I would also expect an offsite walk with you and both dogs, all first meetings should be on neutral territory, even if just 15 mins as your pup is so young.

We've had lots of pups here for daycare and boarding, as well as foster pups and they really do benefit from being around calm, well behaved older dogs. You just have to ensure the other dog is not going to lead your pup astray.

There should also be a form and a service agreement/contract that you both sign.


----------



## loobymiss (Sep 5, 2014)

I am worried that she will be stressed, I am also concerned that she will be treated differently to how we treat her and she'll get confused with different ways of handling her etc (if that makes sense?)
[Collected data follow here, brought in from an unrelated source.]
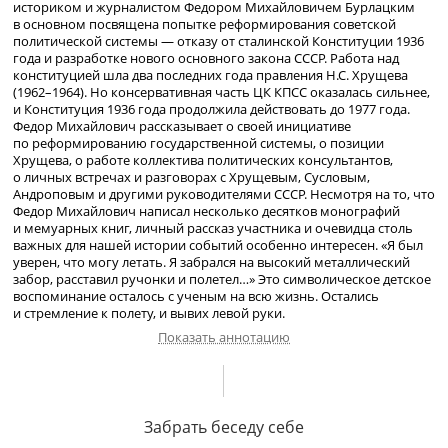
историком и журналистом Федором Михайловичем Бурлацким
в основном посвящена попытке реформирования советской
политической системы — отказу от сталинской Конституции 1936
года и разработке нового основного закона СССР. Работа над
конституцией шла два последних года правления Н.С. Хрущева
(1962–1964). Но консервативная часть ЦК КПСС оказалась сильнее,
и Конституция 1936 года продолжила действовать до 1977 года.
Федор Михайлович рассказывает о своей инициативе
по реформированию государственной системы, о позиции
Хрущева, о работе коллектива политических консультантов,
о личных встречах и разговорах с Хрущевым, Сусловым,
Андроповым и другими руководителями СССР. Несмотря на то, что
Федор Михайлович написал несколько десятков монографий
и мемуарных книг, личный рассказ участника и очевидца столь
важных для нашей истории событий особенно интересен. «Я был
уверен, что могу летать. Я забрался на высокий металлический
забор, расставил ручонки и полетел…» Это символическое детское
воспоминание осталось с ученым на всю жизнь. Остались
и стремление к полету, и вывих левой руки.
Показать аннотацию
Первые детские воспоминания.
Снятие Хрущева с поста Первого секретаря ЦК КПСС. Проект новой
Забрать беседу себе
конституции. Группа единомышленников. Варианты перехода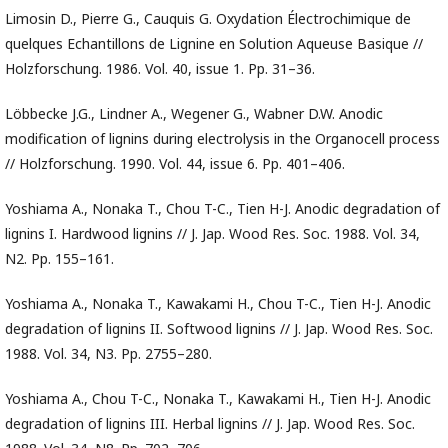
Limosin D., Pierre G., Cauquis G. Oxydation Électrochimique de
quelques Echantillons de Lignine en Solution Aqueuse Basique //
Holzforschung. 1986. Vol. 40, issue 1. Pp. 31–36.
Löbbecke J.G., Lindner A., Wegener G., Wabner D.W. Anodic
modification of lignins during electrolysis in the Organocell process
// Holzforschung. 1990. Vol. 44, issue 6. Pp. 401–406.
Yoshiama A., Nonaka T., Chou T-C., Tien H-J. Anodic degradation of
lignins I. Hardwood lignins // J. Jap. Wood Res. Soc. 1988. Vol. 34,
N2. Pp. 155–161.
Yoshiama A., Nonaka T., Kawakami H., Chou T-C., Tien H-J. Anodic
degradation of lignins II. Softwood lignins // J. Jap. Wood Res. Soc.
1988. Vol. 34, N3. Pp. 2755–280.
Yoshiama A., Chou T-C., Nonaka T., Kawakami H., Tien H-J. Anodic
degradation of lignins III. Herbal lignins // J. Jap. Wood Res. Soc.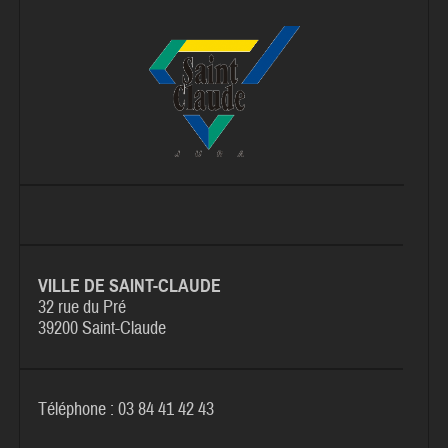
VILLE DE SAINT-CLAUDE
32 rue du Pré
39200 Saint-Claude
Téléphone : 03 84 41 42 43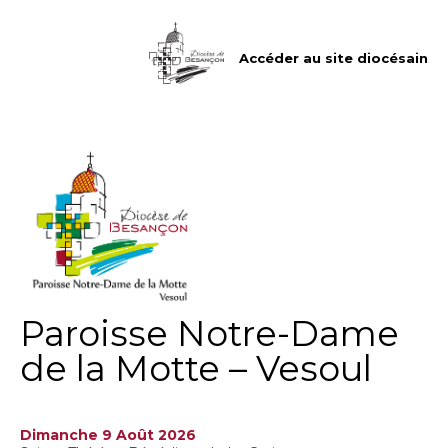
Aller
Outils
au
personnels
contenu.
|
Accéder au site diocésain
Aller
à
la
navigation
Paroisse Notre-Dame
de la Motte – Vesoul
Dimanche 9 Août 2026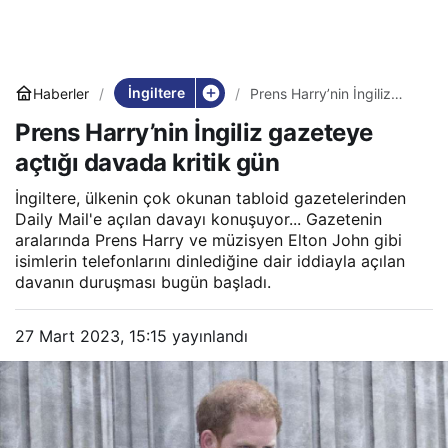
İngiltere
Haberler
Prens Harry’nin İngiliz
gazeteye açtığı davada
Prens Harry’nin İngiliz gazeteye
kritik gün
açtığı davada kritik gün
İngiltere, ülkenin çok okunan tabloid gazetelerinden
Daily Mail'e açılan davayı konuşuyor... Gazetenin
aralarında Prens Harry ve müzisyen Elton John gibi
isimlerin telefonlarını dinlediğine dair iddiayla açılan
davanın duruşması bugün başladı.
27 Mart 2023, 15:15
yayınlandı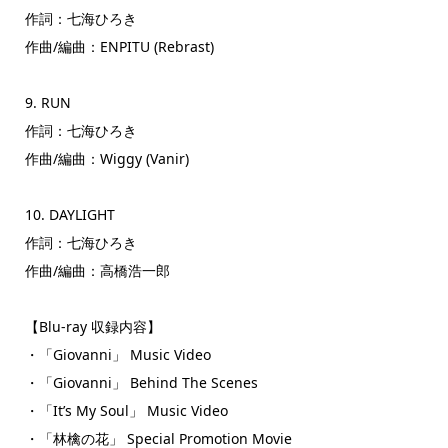
作詞：七海ひろき
作曲/編曲：ENPITU (Rebrast)
9. RUN
作詞：七海ひろき
作曲/編曲：Wiggy (Vanir)
10. DAYLIGHT
作詞：七海ひろき
作曲/編曲：高橋浩一郎
【Blu-ray 収録内容】
・「Giovanni」 Music Video
・「Giovanni」 Behind The Scenes
・「It’s My Soul」 Music Video
・「林檎の花」 Special Promotion Movie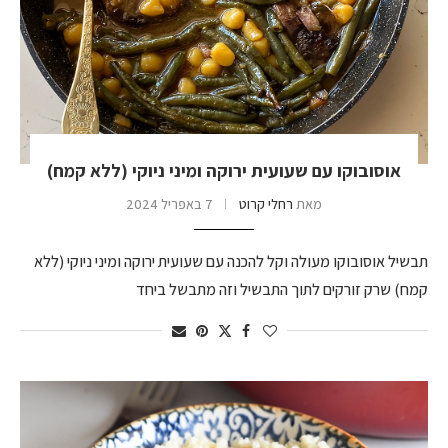
אוסובוקו עם שעועית ירוקה ומיני ניוקי (ללא קמח)
מאת
רחלי קרוט
7 באפריל 2024
תבשיל אוסובוקו מעולה וקל להכנה עם שעועית ירוקה ומיני ניוקי (ללא
קמח) שרק זורקים לתוך התבשיל וזה מתבשל ביחד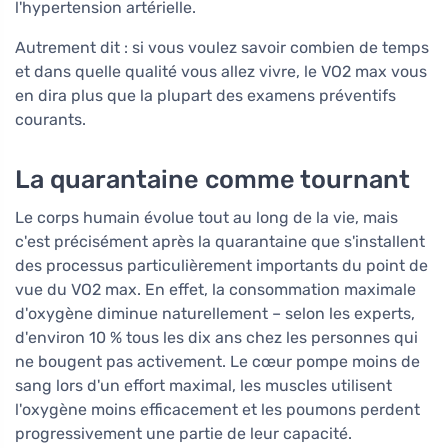
l'hypertension artérielle.
Autrement dit : si vous voulez savoir combien de temps
et dans quelle qualité vous allez vivre, le VO2 max vous
en dira plus que la plupart des examens préventifs
courants.
La quarantaine comme tournant
Le corps humain évolue tout au long de la vie, mais
c'est précisément après la quarantaine que s'installent
des processus particulièrement importants du point de
vue du VO2 max. En effet, la consommation maximale
d'oxygène diminue naturellement – selon les experts,
d'environ 10 % tous les dix ans chez les personnes qui
ne bougent pas activement. Le cœur pompe moins de
sang lors d'un effort maximal, les muscles utilisent
l'oxygène moins efficacement et les poumons perdent
progressivement une partie de leur capacité.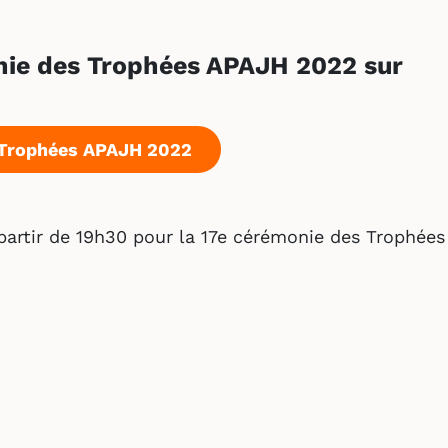
onie des Trophées APAJH 2022 sur
s Trophées APAJH 2022
partir de 19h30 pour la 17e cérémonie des Trophées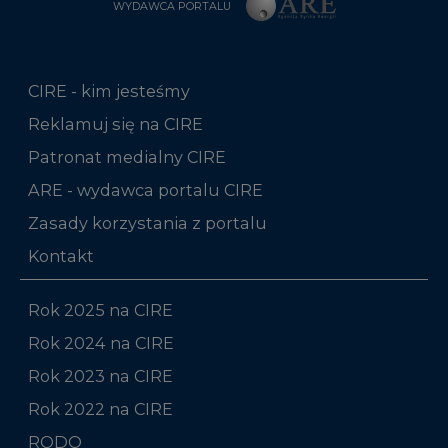
WYDAWCA PORTALU
CIRE - kim jesteśmy
Reklamuj się na CIRE
Patronat medialny CIRE
ARE - wydawca portalu CIRE
Zasady korzystania z portalu
Kontakt
Rok 2025 na CIRE
Rok 2024 na CIRE
Rok 2023 na CIRE
Rok 2022 na CIRE
RODO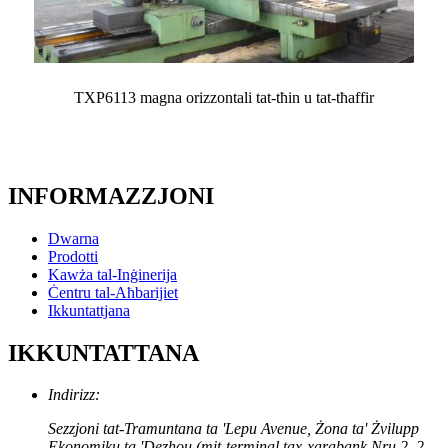
TXP6113 magna orizzontali tat-tħin u tat-tħaffir
INFORMAZZJONI
Dwarna
Prodotti
Kawża tal-Inġinerija
Ċentru tal-Aħbarijiet
Ikkuntattjana
IKKUNTATTANA
Indirizz:
Sezzjoni tat-Tramuntana ta 'Lepu Avenue, Żona ta' Żvilupp
Ekonomiku ta 'Dezhou (mit-terminal tax-xarabank Nru 2, 2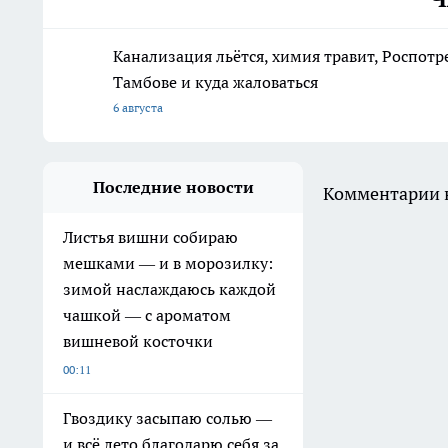
Канализация льётся, химия травит, Роспотр
Тамбове и куда жаловаться
6 августа
Последние новости
Комментарии н
Листья вишни собираю
мешками — и в морозилку:
зимой наслаждаюсь каждой
чашкой — с ароматом
вишневой косточки
00:11
Гвоздику засыпаю солью —
и всё лето благодарю себя за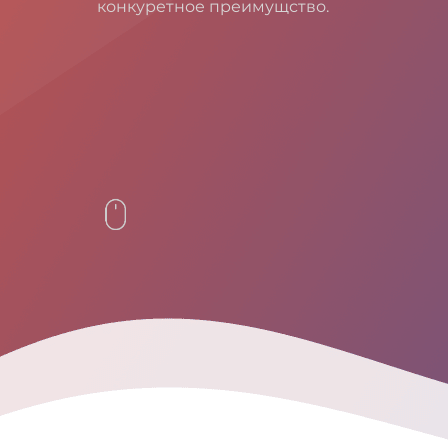
конкуретное преимущство.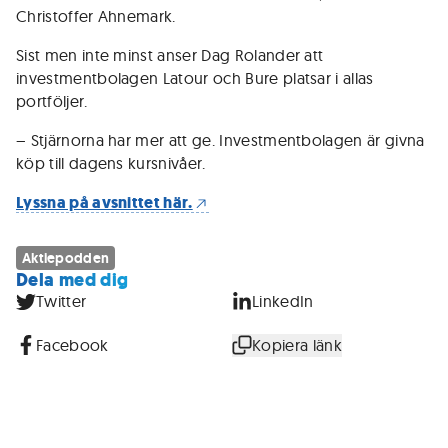
Christoffer Ahnemark.
Sist men inte minst anser Dag Rolander att
investmentbolagen Latour och Bure platsar i allas
portföljer.
– Stjärnorna har mer att ge. Investmentbolagen är givna
köp till dagens kursnivåer.
Lyssna på avsnittet här.
Aktiepodden
Dela med dig
Twitter
LinkedIn
Facebook
Kopiera länk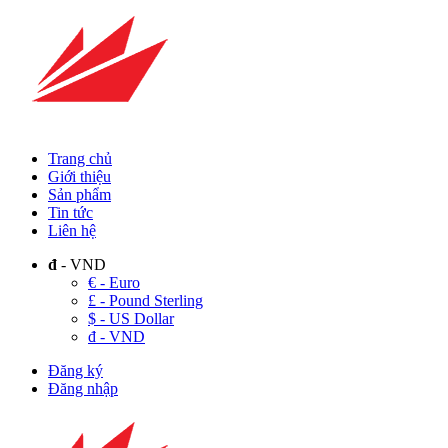
Trang chủ
Giới thiệu
Sản phẩm
Tin tức
Liên hệ
đ
- VND
€ - Euro
£ - Pound Sterling
$ - US Dollar
đ - VND
Đăng ký
Đăng nhập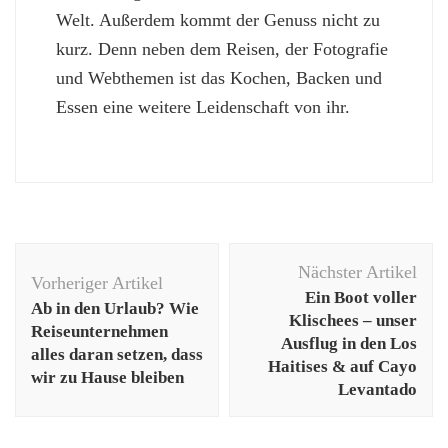
Welt. Außerdem kommt der Genuss nicht zu
kurz. Denn neben dem Reisen, der Fotografie
und Webthemen ist das Kochen, Backen und
Essen eine weitere Leidenschaft von ihr.
Beitragsnavigation
Nächster Artikel
Vorheriger Artikel
Ein Boot voller
Ab in den Urlaub? Wie
Klischees – unser
Reiseunternehmen
Ausflug in den Los
alles daran setzen, dass
Haitises & auf Cayo
wir zu Hause bleiben
Levantado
Also, I don't think the sitter has had a puppy for the day before apart from hers obviously when it was growing up so I hope she realises how much hard work Amber will be!

Only time will time I suppose.


----------



## Wiz201 (Jun 13, 2012)

loobymiss said:


> I am worried that she will be stressed, I am also concerned that she will be treated differently to how we treat her and she'll get confused with different ways of handling her etc (if that makes sense?)
> 
> Also, I don't think the sitter has had a puppy for the day before apart from hers obviously when it was growing up so I hope she realises how much hard work Amber will be!
> 
> Only time will time I suppose.


I'm sure she'll be fine, I think you're over - worrying here personally  A dog sitter wouldn't take a puppy on without knowing what to do.


----------



## BoredomBusters (Dec 8, 2011)

Yes she probably will be treated differently, that's just life. But it won't confuse the pup, they are very adaptable and get used to it very quickly. You'll just need to make sure if there is anything you really don't want happening to your pup you are clear with your sitter that you can agree - being on the sofa is a good example. You can't insist the sitter lets the pup on the sofa, but you can ask that she doesn't allow pup to get up there if you want her taught to stay in her own bed.


----------



## smithsonhelen183 (Jun 10, 2014)

good luck! Hope you feel comfortable leaving your little one with them.. I'm sure you will know what works and what feels right!


----------



## loobymiss (Sep 5, 2014)

Thank you everyone and the point about the sofa is a very good one, hadn't thought of that as definitely do not want my dog on the sofa!


----------



## Westy (Feb 19, 2013)

_ I am also concerned that she will be treated differently to how we treat her and she'll get confused with different ways of handling her etc (if that makes sense?)_

I agree with your concerns. I am at the moment helping a neighbour retrain her now 8 month old puppy as his puppy day care was to either leave him in a crate or to leave him free in the garden. All the training that she has done at home is completely out of the window and the pup is totally confused as to what it expected of him. He only went 2 days each week for the past 3 months but his house training and recall, which were both good, now has to start at the beginning again.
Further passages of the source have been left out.